On voit donc que, même avec plusieurs traductions disponibles, The Waves de Woolf mérite une nouvelle traduction, moins fantaisiste. Même en prenant le train en marche, celle de C. Jeanney m’intéresse hautement.
11:15 Publié dans 2024, Chèvre, aucun risque, Flèche inversée vers les carnétoiles, Translatology Snippets | Lien permanent | Commentaires (2)
samedi, 03 juin 2023
03062023
Je viens de voir, sur le mur de mon amie Facebook Françoise Guichard (grande scientifique, artiste et poète), ceci, qui m’a titillé les neurones. Je comprends bien que « coupe-poivre » est une mauvaise traduction de l’anglais – en effet, pepper peut désigner le poivre, le piment, le poivron et même le gaz lacrymogène (pepper spray) – mais par contre je ne comprenais pas « à noyau ».
On voit bien que l’outil sert à couper la tête du piment ou du poivron et que l’enrouleur au bout sert à ôter ce que je ne savais pas nommer : la partie filamenteuse blanche qui se trouve au cœur des piments et des poivrons.
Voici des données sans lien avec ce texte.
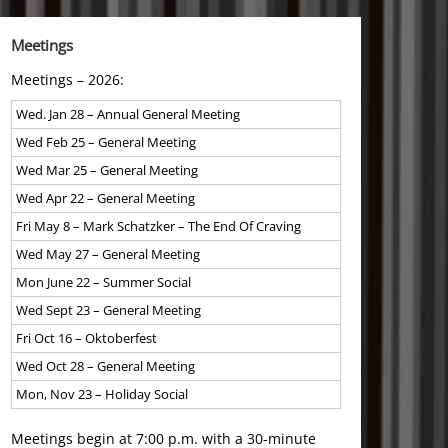
Meetings
Meetings – 2026:
Wed. Jan 28 – Annual General Meeting
Wed Feb 25 – General Meeting
Wed Mar 25 – General Meeting
Wed Apr 22 – General Meeting
Fri May 8 – Mark Schatzker – The End Of Craving
Wed May 27 – General Meeting
Mon June 22 – Summer Social
Wed Sept 23 – General Meeting
Fri Oct 16 – Oktoberfest
Wed Oct 28 – General Meeting
Mon, Nov 23 – Holiday Social
Meetings begin at 7:00 p.m. with a 30-minute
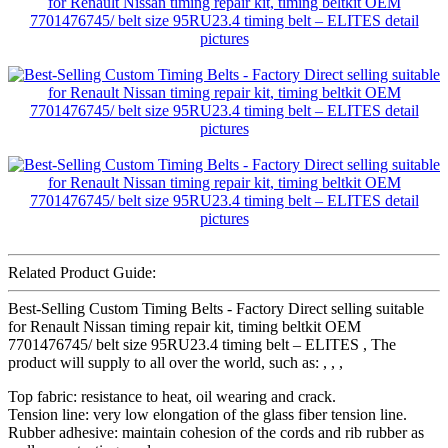
Related Product Guide:
Best-Selling Custom Timing Belts - Factory Direct selling suitable
for Renault Nissan timing repair kit, timing beltkit OEM
7701476745/ belt size 95RU23.4 timing belt – ELITES , The
product will supply to all over the world, such as: , , ,
Top fabric: resistance to heat, oil wearing and crack.
Tension line: very low elongation of the glass fiber tension line.
Rubber adhesive: maintain cohesion of the cords and rib rubber as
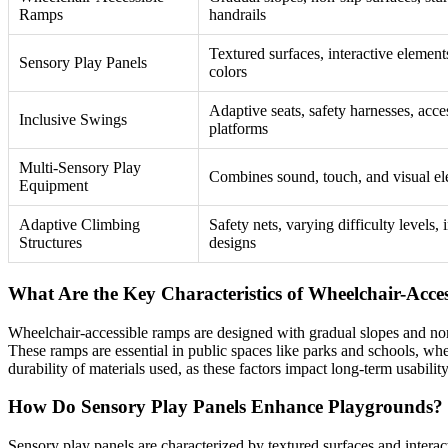
Ramps
handrails
Textured surfaces, interactive element
Sensory Play Panels
colors
Adaptive seats, safety harnesses, acce
Inclusive Swings
platforms
Multi-Sensory Play
Combines sound, touch, and visual e
Equipment
Adaptive Climbing
Safety nets, varying difficulty levels, 
Structures
designs
What Are the Key Characteristics of Wheelchair-Acce
Wheelchair-accessible ramps are designed with gradual slopes and non-s
These ramps are essential in public spaces like parks and schools, whe
durability of materials used, as these factors impact long-term usability
How Do Sensory Play Panels Enhance Playgrounds?
Sensory play panels are characterized by textured surfaces and interact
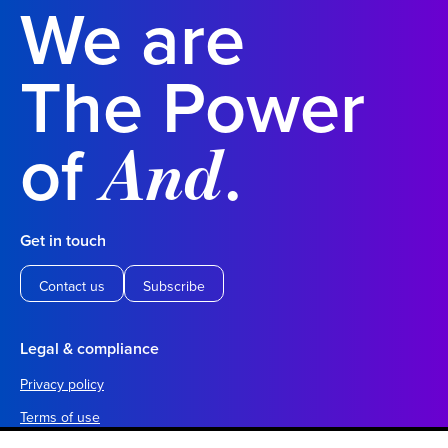
We are
The Power
of
.
And
Get in touch
Contact us
Subscribe
Legal & compliance
Privacy policy
Terms of use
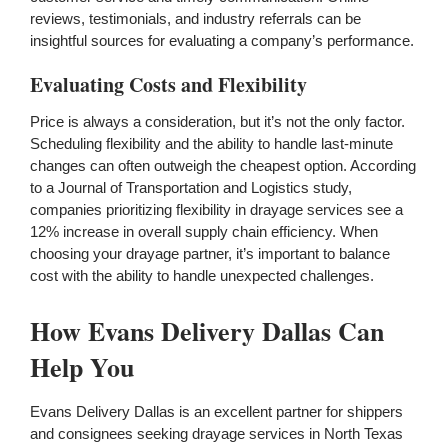
reviews, testimonials, and industry referrals can be
insightful sources for evaluating a company’s performance.
Evaluating Costs and Flexibility
Price is always a consideration, but it’s not the only factor.
Scheduling flexibility and the ability to handle last-minute
changes can often outweigh the cheapest option. According
to a Journal of Transportation and Logistics study,
companies prioritizing flexibility in drayage services see a
12% increase in overall supply chain efficiency. When
choosing your drayage partner, it’s important to balance
cost with the ability to handle unexpected challenges.
How Evans Delivery Dallas Can
Help You
Evans Delivery Dallas is an excellent partner for shippers
and consignees seeking drayage services in North Texas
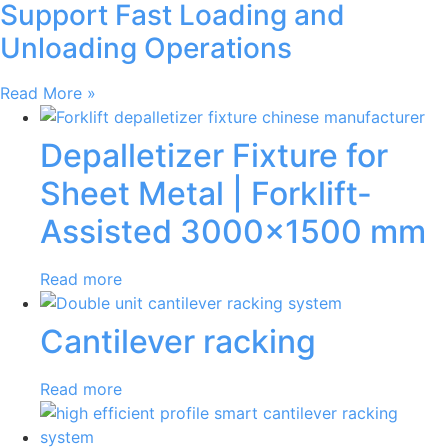
Support Fast Loading and
Unloading Operations
Read More »
Depalletizer Fixture for
Sheet Metal | Forklift-
Assisted 3000×1500 mm
Read more
Cantilever racking
Read more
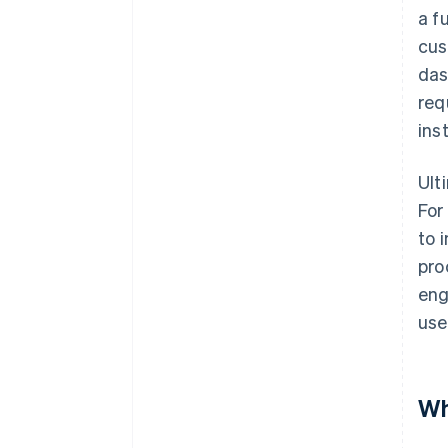
a f
cus
das
req
ins
Ult
For
to 
pro
eng
use
Wh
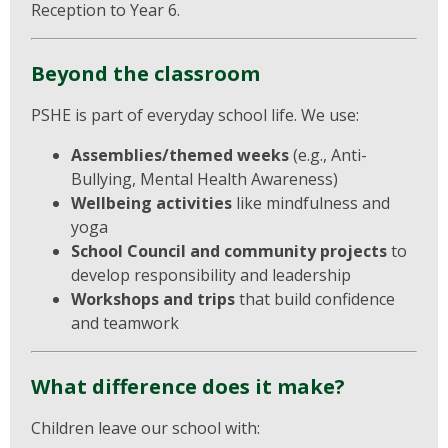
Reception to Year 6.
Beyond the classroom
PSHE is part of everyday school life. We use:
Assemblies/themed weeks
(e.g., Anti-
Bullying, Mental Health Awareness)
Wellbeing activities
like mindfulness and
yoga
School Council and community projects
to
develop responsibility and leadership
Workshops and trips
that build confidence
and teamwork
What difference does it make?
Children leave our school with:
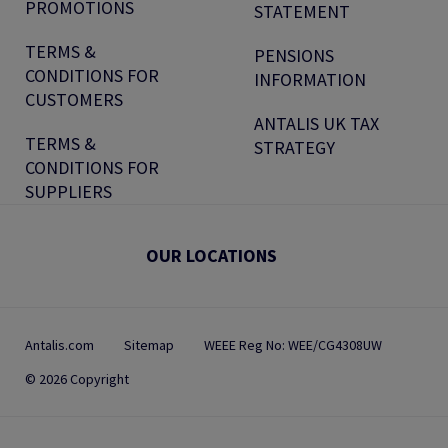
PROMOTIONS
STATEMENT
TERMS &
PENSIONS
CONDITIONS FOR
INFORMATION
CUSTOMERS
ANTALIS UK TAX
TERMS &
STRATEGY
CONDITIONS FOR
SUPPLIERS
OUR LOCATIONS
Antalis.com
Sitemap
WEEE Reg No: WEE/CG4308UW
© 2026 Copyright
Vérification faite, on ne peut guère nommer cela un noyau mais il s’avère le nom scientifique exact est le placenta. Je vois mal les officines qui vendent du matériel de cuisine convaincre les acheteurs en parlant de « couteau tire-placenta ».
Par ailleurs, j’ai appris que, si les Britanniques distinguent généralement le poivron sous le nom capsicum (chose que je sais et passe mon temps à oublier, faute de vivre au Royaume-Uni)*, les Américains nomment ce légume bell pepper : je trouve l’image vraiment bien trouvée et amusante.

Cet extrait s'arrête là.